Supplied material START

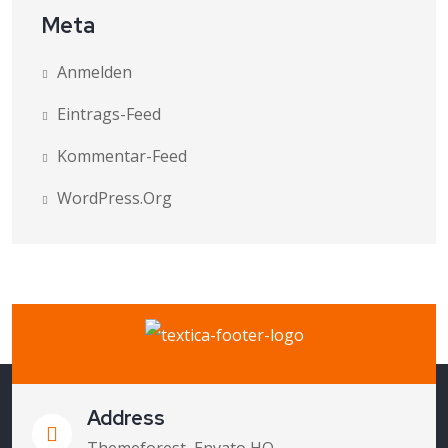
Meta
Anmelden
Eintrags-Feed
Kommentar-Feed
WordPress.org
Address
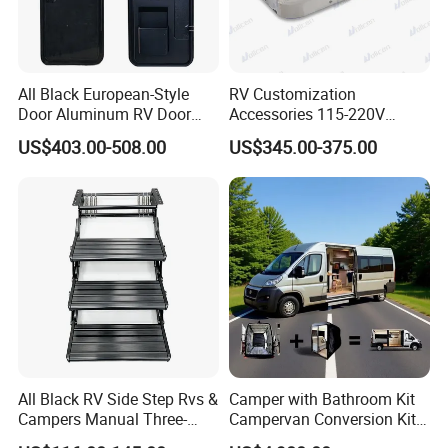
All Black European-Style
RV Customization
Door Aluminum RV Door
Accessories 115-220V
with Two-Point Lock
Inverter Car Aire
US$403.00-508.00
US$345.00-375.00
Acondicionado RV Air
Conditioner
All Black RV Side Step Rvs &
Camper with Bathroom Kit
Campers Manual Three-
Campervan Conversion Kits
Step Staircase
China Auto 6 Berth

Supplied material END

◆ Assignment:
If a line above holds the string "with", copy it out.

◆ Response to this exercise:
with Two-Point Lock
Camper with Bathroom Kit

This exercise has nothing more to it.